End every building-in-public post with a link to your waitlist. Don't bury it. One sentence: "If this is the kind of product you'd use, you can join the waitlist here." People who've read a detailed post about your process are high-intent; give them a clear way to act on it.
Connecting building-in-public to your waitlist
Every piece of building-in-public content should have a path to your waitlist. Not a hard sell — a clear, low-friction link with one sentence of context.
Track how many signups come from your building-in-public content vs. other channels. LaunchSuite's source attribution shows this clearly with UTM parameters on your links. Over time, this tells you which types of posts convert best — and whether building in public is worth the time investment relative to other growth activities.
The sustainability question
Building in public is a long game. The people who drop out usually quit because they made it too hard — posting too frequently, sharing too broadly, treating it as performance rather than documentation.

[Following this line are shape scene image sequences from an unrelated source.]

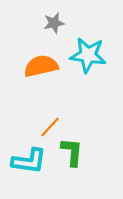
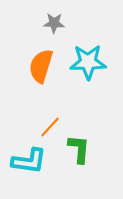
gray star: rotated 15 degrees clockwise
cyan star: moved 7 px down; rotated 9 degrees counterclockwise
orange semicircle: rotated 60 degrees counterclockwise
green L-shape: moved 7 px right, 3 px up
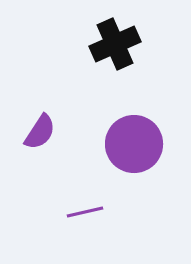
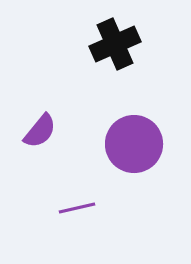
purple semicircle: moved 1 px up; rotated 6 degrees clockwise
purple line: moved 8 px left, 4 px up
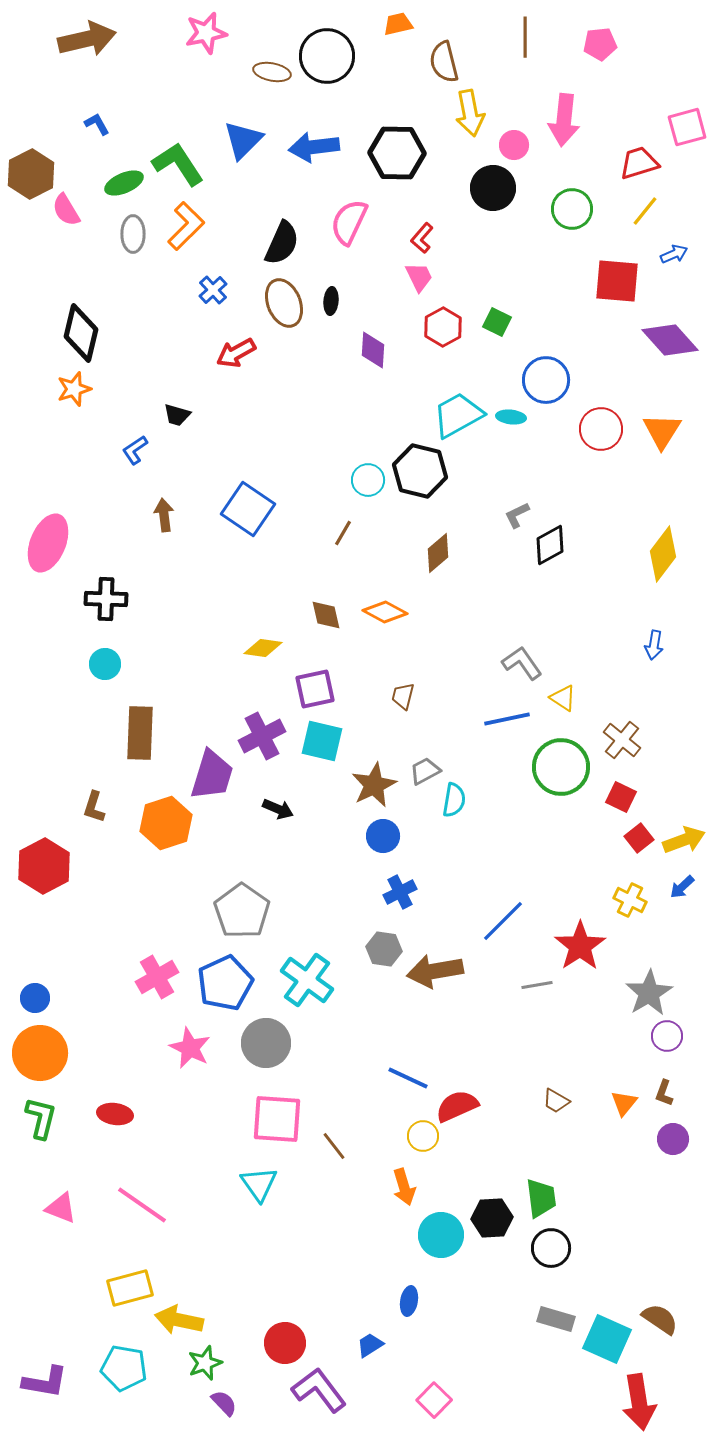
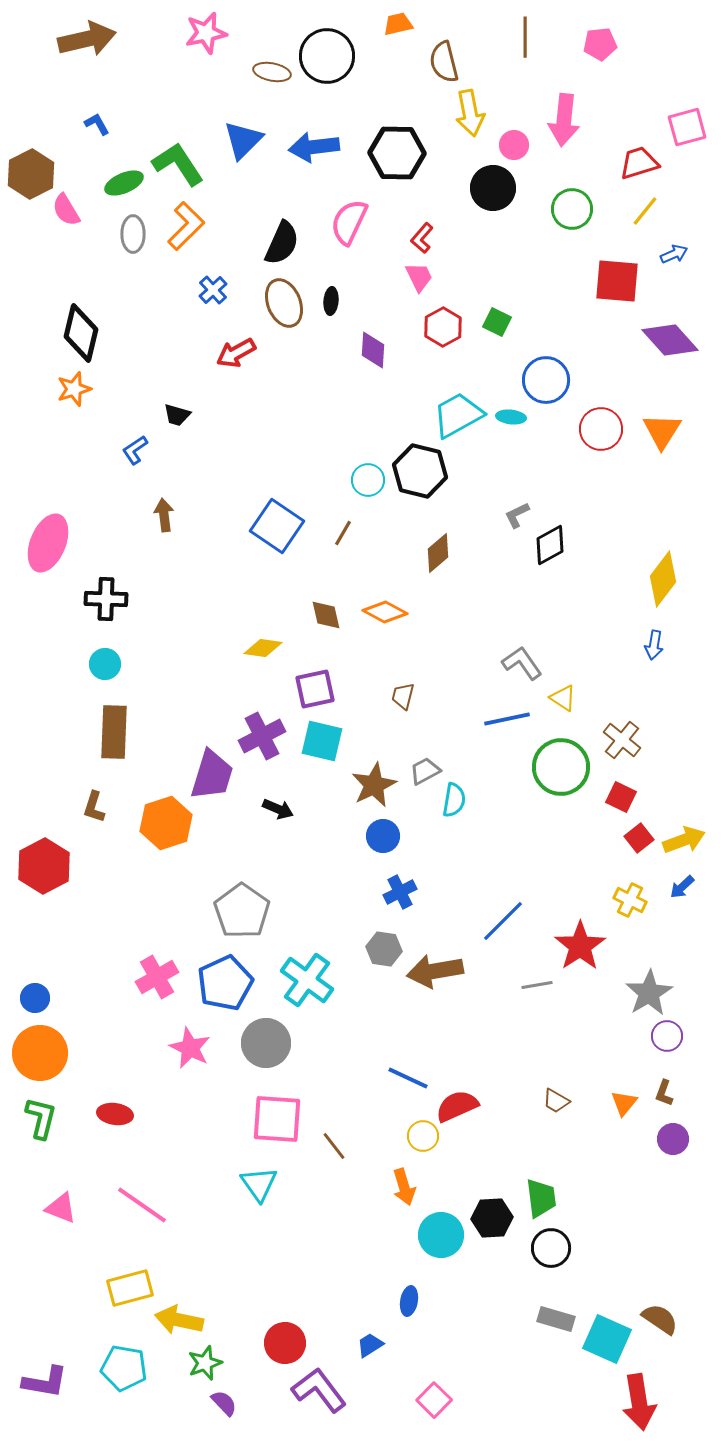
blue square at (248, 509): moved 29 px right, 17 px down
yellow diamond at (663, 554): moved 25 px down
brown rectangle at (140, 733): moved 26 px left, 1 px up
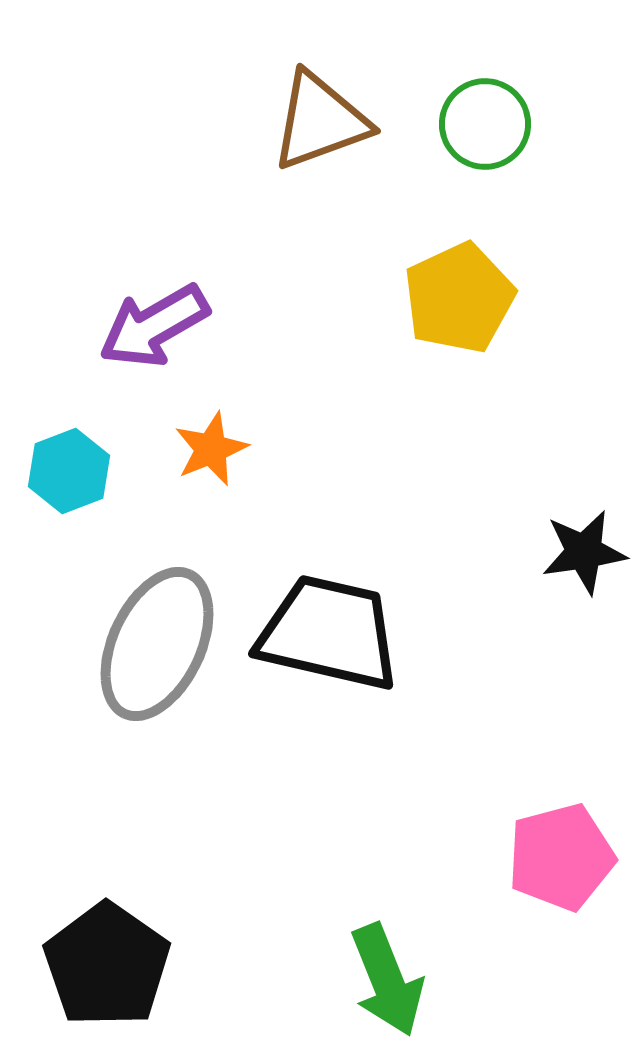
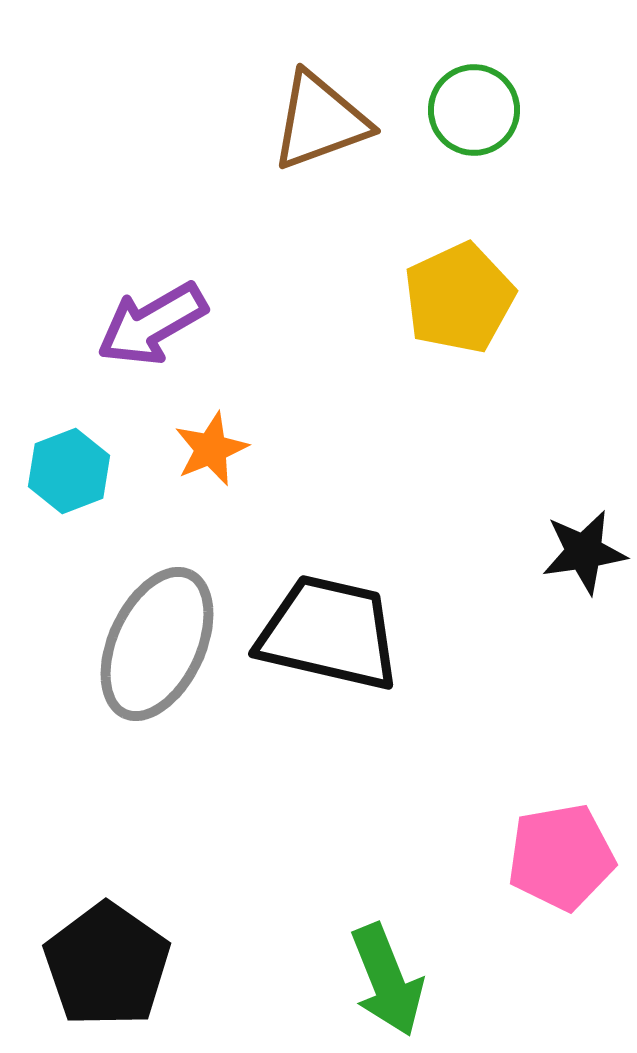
green circle: moved 11 px left, 14 px up
purple arrow: moved 2 px left, 2 px up
pink pentagon: rotated 5 degrees clockwise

A sustainable cadence for most founders: one substantive update per week. Set a specific day and time. Write it in 30 minutes. Share it in one place. That's it.
Building in public doesn't require sharing everything. Your personal life, your team conflicts, your financial struggles beyond what you choose to disclose — none of it is required. "Building in public" is a practice you design for yourself, not a obligation to total transparency.
Summary
Building in public is a consistent practice of sharing specific, useful updates about your process, decisions, and learnings. It works for waitlist growth because it builds trust with potential users before you've asked them to trust your product. Pick one platform, post one substantive update per week, link to your waitlist in every post, and track which posts generate the highest-quality signups. The founders who sustain it do so because they've made it a modest, consistent habit — not a performance.